Se lo había ganado.
Después de años sacrificándose había obtenido el ansiado primer lugar. Y, por supuesto, el Premio Marylebone que te entregaban por lograrlo. La chica se miró satisfecha en el espejo de su burbuja, la MJ-XXIII, la que siempre había ocupado desde que la sacaron de la vaina de cultivo a los diez años. Vio en su reflejo a una persona diferente al resto de los que habitaban la nave y se sintió aún más orgullosa.
Ella poseía algo que los demás jamás habían experimentado: tenía un propósito. Sabía lo que quería y actuaba en consecuencia para lograrlo. Ganar el Marylebone era sólo el principio. Lo verdaderamente grande vendría en apenas unos minutos, cuando cobrara su recompensa por haber quedado primera en la 223º Promoción de Alumnos Alfa de la Nave Tres, la Queensey, la más grande y poderosa de las siete estructuras blindadas que albergaban HDHs (Humanos Después del Holocausto), cuando la invitaran a entrar en la Sala de la Inmortalidad e hiciera el viaje al año y lugar elegidos.

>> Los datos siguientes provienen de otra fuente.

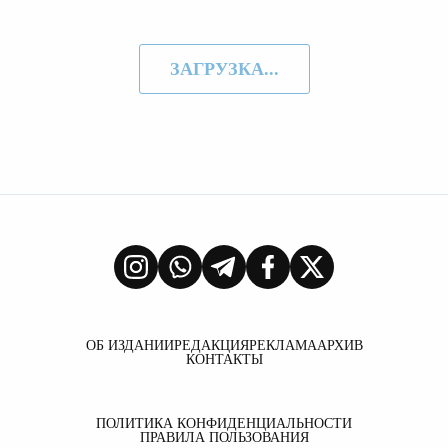
ЗАГРУЗКА...
ОБ ИЗДАНИИ
РЕДАКЦИЯ
РЕКЛАМА
АРХИВ
КОНТАКТЫ
ПОЛИТИКА КОНФИДЕНЦИАЛЬНОСТИ
ПРАВИЛА ПОЛЬЗОВАНИЯ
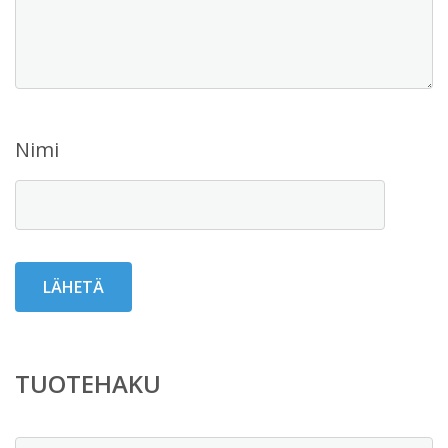
Nimi
TUOTEHAKU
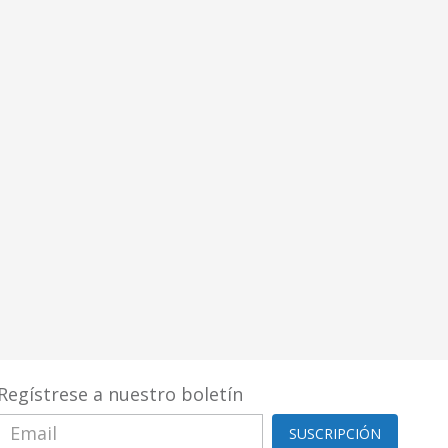
Regístrese a nuestro boletín
SUSCRIPCIÓN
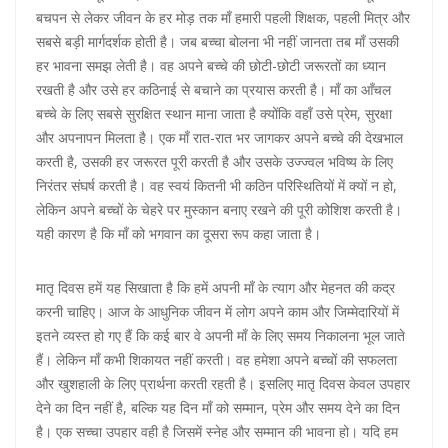
बचपन से लेकर जीवन के हर मोड़ तक माँ हमारी पहली शिक्षक, पहली मित्र और
सबसे बड़ी मार्गदर्शक होती है। जब बच्चा बोलना भी नहीं जानता तब माँ उसकी
हर भावना समझ लेती है। वह अपने बच्चे की छोटी-छोटी जरूरतों का ध्यान
रखती है और उसे हर कठिनाई से बचाने का प्रयास करती है। माँ का आँचल
बच्चे के लिए सबसे सुरक्षित स्थान माना जाता है क्योंकि वहाँ उसे प्रेम, सुरक्षा
और अपनापन मिलता है। एक माँ रात-रात भर जागकर अपने बच्चे की देखभाल
करती है, उसकी हर जरूरत पूरी करती है और उसके उज्ज्वल भविष्य के लिए
निरंतर संघर्ष करती है। वह स्वयं कितनी भी कठिन परिस्थितियों में क्यों न हो,
लेकिन अपने बच्चों के चेहरे पर मुस्कान बनाए रखने की पूरी कोशिश करती है।
यही कारण है कि माँ को भगवान का दूसरा रूप कहा जाता है।
मातृ दिवस हमें यह सिखाता है कि हमें अपनी माँ के त्याग और मेहनत की कद्र
करनी चाहिए। आज के आधुनिक जीवन में लोग अपने काम और जिम्मेदारियों में
इतने व्यस्त हो गए हैं कि कई बार वे अपनी माँ के लिए समय निकालना भूल जाते
हैं। लेकिन माँ कभी शिकायत नहीं करती। वह हमेशा अपने बच्चों की सफलता
और खुशहाली के लिए प्रार्थना करती रहती है। इसलिए मातृ दिवस केवल उपहार
देने का दिन नहीं है, बल्कि यह दिन माँ को सम्मान, प्रेम और समय देने का दिन
है। एक सच्चा उपहार वही है जिसमें स्नेह और सम्मान की भावना हो। यदि हम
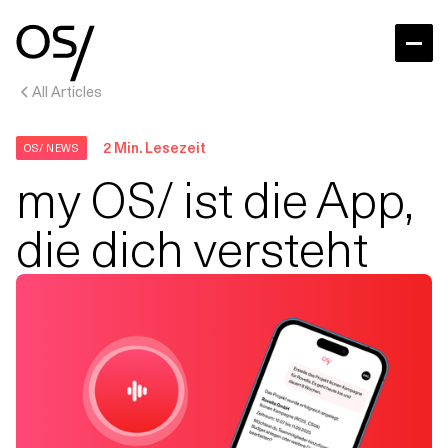
All Articles
2
Min. Lesezeit
OS/ NEWS
my OS/ ist die App,
die dich versteht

Se había vestido con el uniforme sencillo categoría C, el que menos llamaría la atención allí donde iba: pantalones negros, chaqueta sencilla y gris y una camiseta blanca... aunque en 1937 iba a llamar la atención llevara lo que llevara debido al color casi transparente de su piel, su cabello níveo y sus ojos violetas. Esperaba, no obstante, captar especialmente la de la persona por la que emprendía su viaje, aquel que alentaba su propósito: Robert.
Entró en la Sala de la Inmortalidad con paso ceremonioso, luciendo tan serena por fuera como se esperaba que lo estuviera por dentro. Pero ella no era como se esperaban los demás. Ella sentía cosas. Ella estaba enamorada como no ocurría con ningún HDH desde hacía más de 200 años, desde la lejana promulgación de la las Leyes Biológicas que siguieron al Holocausto de 2323. A ella misma le había costado identificar el sentimiento y sólo gracias a la casualidad había sabido a qué se debía todo eso que bullía en su pecho.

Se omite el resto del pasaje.